*** Opening Data ***

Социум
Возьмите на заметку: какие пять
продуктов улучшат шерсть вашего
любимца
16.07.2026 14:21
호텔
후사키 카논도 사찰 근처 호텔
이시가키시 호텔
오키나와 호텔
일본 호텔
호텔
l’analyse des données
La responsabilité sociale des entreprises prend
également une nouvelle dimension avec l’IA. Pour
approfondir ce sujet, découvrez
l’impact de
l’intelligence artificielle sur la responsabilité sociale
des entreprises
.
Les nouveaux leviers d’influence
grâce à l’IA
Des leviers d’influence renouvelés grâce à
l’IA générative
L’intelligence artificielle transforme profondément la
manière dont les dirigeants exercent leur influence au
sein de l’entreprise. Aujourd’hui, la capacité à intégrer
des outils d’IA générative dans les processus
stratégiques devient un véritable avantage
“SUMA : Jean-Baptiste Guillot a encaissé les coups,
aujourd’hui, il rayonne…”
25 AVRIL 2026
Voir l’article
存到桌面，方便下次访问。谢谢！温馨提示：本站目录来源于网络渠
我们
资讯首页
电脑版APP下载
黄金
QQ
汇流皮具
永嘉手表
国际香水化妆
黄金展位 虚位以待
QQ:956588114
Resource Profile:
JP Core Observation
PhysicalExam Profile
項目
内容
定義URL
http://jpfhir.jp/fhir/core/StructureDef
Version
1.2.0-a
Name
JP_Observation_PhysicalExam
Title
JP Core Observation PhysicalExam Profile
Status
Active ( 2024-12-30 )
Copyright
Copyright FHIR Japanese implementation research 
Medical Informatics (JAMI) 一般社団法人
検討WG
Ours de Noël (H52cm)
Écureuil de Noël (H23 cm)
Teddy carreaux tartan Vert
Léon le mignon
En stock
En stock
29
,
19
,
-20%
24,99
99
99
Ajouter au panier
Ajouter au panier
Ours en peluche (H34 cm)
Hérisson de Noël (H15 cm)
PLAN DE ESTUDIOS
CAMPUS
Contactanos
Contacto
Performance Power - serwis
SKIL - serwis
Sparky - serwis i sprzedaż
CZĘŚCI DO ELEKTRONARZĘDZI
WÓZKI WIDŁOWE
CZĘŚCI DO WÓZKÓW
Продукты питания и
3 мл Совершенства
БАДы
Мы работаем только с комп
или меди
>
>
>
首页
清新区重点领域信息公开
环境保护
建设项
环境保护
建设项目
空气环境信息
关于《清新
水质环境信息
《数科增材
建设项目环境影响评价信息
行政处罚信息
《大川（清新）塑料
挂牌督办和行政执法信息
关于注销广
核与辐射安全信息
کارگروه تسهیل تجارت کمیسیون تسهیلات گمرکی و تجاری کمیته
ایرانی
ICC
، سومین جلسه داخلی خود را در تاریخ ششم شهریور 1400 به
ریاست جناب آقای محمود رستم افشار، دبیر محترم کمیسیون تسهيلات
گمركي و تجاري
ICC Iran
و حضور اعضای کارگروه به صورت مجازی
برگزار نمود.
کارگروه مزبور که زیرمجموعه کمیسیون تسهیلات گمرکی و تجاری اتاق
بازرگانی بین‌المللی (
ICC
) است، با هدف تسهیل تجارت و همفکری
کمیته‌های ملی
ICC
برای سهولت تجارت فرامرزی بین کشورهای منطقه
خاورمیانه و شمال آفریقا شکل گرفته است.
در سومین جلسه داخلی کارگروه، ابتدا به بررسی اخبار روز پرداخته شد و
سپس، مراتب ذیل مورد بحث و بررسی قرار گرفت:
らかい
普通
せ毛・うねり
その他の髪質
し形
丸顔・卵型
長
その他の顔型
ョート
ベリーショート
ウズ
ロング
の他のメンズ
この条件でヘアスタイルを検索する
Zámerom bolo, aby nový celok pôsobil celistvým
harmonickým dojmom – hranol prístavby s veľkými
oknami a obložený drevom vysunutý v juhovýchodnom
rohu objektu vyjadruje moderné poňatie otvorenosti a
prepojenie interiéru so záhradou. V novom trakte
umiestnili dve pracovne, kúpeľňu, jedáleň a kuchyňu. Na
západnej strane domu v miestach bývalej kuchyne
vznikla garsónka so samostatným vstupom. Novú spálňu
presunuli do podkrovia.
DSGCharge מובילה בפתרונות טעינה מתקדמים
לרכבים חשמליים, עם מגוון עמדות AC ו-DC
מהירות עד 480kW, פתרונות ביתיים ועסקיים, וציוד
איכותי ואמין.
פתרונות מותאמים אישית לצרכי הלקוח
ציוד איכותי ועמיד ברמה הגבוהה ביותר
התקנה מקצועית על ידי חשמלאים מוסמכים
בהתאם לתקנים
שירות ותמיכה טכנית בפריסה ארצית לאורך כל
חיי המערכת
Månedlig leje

*** Closing Data ***

Could you transcribe the whole listing above without any edits?

Социум
Возьмите на заметку: какие пять
продуктов улучшат шерсть вашего
любимца
16.07.2026 14:21
호텔
후사키 카논도 사찰 근처 호텔
이시가키시 호텔
오키나와 호텔
일본 호텔
호텔
l’analyse des données
La responsabilité sociale des entreprises prend
également une nouvelle dimension avec l’IA. Pour
approfondir ce sujet, découvrez
l’impact de
l’intelligence artificielle sur la responsabilité sociale
des entreprises
.
Les nouveaux leviers d’influence
grâce à l’IA
Des leviers d’influence renouvelés grâce à
l’IA générative
L’intelligence artificielle transforme profondément la
manière dont les dirigeants exercent leur influence au
sein de l’entreprise. Aujourd’hui, la capacité à intégrer
des outils d’IA générative dans les processus
stratégiques devient un véritable avantage
“SUMA : Jean-Baptiste Guillot a encaissé les coups,
aujourd’hui, il rayonne…”
25 AVRIL 2026
Voir l’article
存到桌面，方便下次访问。谢谢！温馨提示：本站目录来源于网络渠
我们
资讯首页
电脑版APP下载
黄金
QQ
汇流皮具
永嘉手表
国际香水化妆
黄金展位 虚位以待
QQ:956588114
Resource Profile:
JP Core Observation
PhysicalExam Profile
項目
内容
定義URL
http://jpfhir.jp/fhir/core/StructureDef
Version
1.2.0-a
Name
JP_Observation_PhysicalExam
Title
JP Core Observation PhysicalExam Profile
Status
Active ( 2024-12-30 )
Copyright
Copyright FHIR Japanese implementation research 
Medical Informatics (JAMI) 一般社団法人
検討WG
Ours de Noël (H52cm)
Écureuil de Noël (H23 cm)
Teddy carreaux tartan Vert
Léon le mignon
En stock
En stock
29
,
19
,
-20%
24,99
99
99
Ajouter au panier
Ajouter au panier
Ours en peluche (H34 cm)
Hérisson de Noël (H15 cm)
PLAN DE ESTUDIOS
CAMPUS
Contactanos
Contacto
Performance Power - serwis
SKIL - serwis
Sparky - serwis i sprzedaż
CZĘŚCI DO ELEKTRONARZĘDZI
WÓZKI WIDŁOWE
CZĘŚCI DO WÓZKÓW
Продукты питания и
3 мл Совершенства
БАДы
Мы работаем только с комп
или меди
>
>
>
首页
清新区重点领域信息公开
环境保护
建设项
环境保护
建设项目
空气环境信息
关于《清新
水质环境信息
《数科增材
建设项目环境影响评价信息
行政处罚信息
《大川（清新）塑料
挂牌督办和行政执法信息
关于注销广
核与辐射安全信息
کارگروه تسهیل تجارت کمیسیون تسهیلات گمرکی و تجاری کمیته
ایرانی
ICC
، سومین جلسه داخلی خود را در تاریخ ششم شهریور 1400 به
ریاست جناب آقای محمود رستم افشار، دبیر محترم کمیسیون تسهيلات
گمركي و تجاري
ICC Iran
و حضور اعضای کارگروه به صورت مجازی
برگزار نمود.
کارگروه مزبور که زیرمجموعه کمیسیون تسهیلات گمرکی و تجاری اتاق
بازرگانی بین‌المللی (
ICC
) است، با هدف تسهیل تجارت و همفکری
کمیته‌های ملی
ICC
برای سهولت تجارت فرامرزی بین کشورهای منطقه
خاورمیانه و شمال آفریقا شکل گرفته است.
در سومین جلسه داخلی کارگروه، ابتدا به بررسی اخبار روز پرداخته شد و
سپس، مراتب ذیل مورد بحث و بررسی قرار گرفت:
らかい
普通
せ毛・うねり
その他の髪質
し形
丸顔・卵型
長
その他の顔型
ョート
ベリーショート
ウズ
ロング
の他のメンズ
この条件でヘアスタイルを検索する
Zámerom bolo, aby nový celok pôsobil celistvým
harmonickým dojmom – hranol prístavby s veľkými
oknami a obložený drevom vysunutý v juhovýchodnom
rohu objektu vyjadruje moderné poňatie otvorenosti a
prepojenie interiéru so záhradou. V novom trakte
umiestnili dve pracovne, kúpeľňu, jedáleň a kuchyňu. Na
západnej strane domu v miestach bývalej kuchyne
vznikla garsónka so samostatným vstupom. Novú spálňu
presunuli do podkrovia.
DSGCharge מובילה בפתרונות טעינה מתקדמים
לרכבים חשמליים, עם מגוון עמדות AC ו-DC
מהירות עד 480kW, פתרונות ביתיים ועסקיים, וציוד
איכותי ואמין.
פתרונות מותאמים אישית לצרכי הלקוח
ציוד איכותי ועמיד ברמה הגבוהה ביותר
התקנה מקצועית על ידי חשמלאים מוסמכים
בהתאם לתקנים
שירות ותמיכה טכנית בפריסה ארצית לאורך כל
חיי המערכת
Månedlig leje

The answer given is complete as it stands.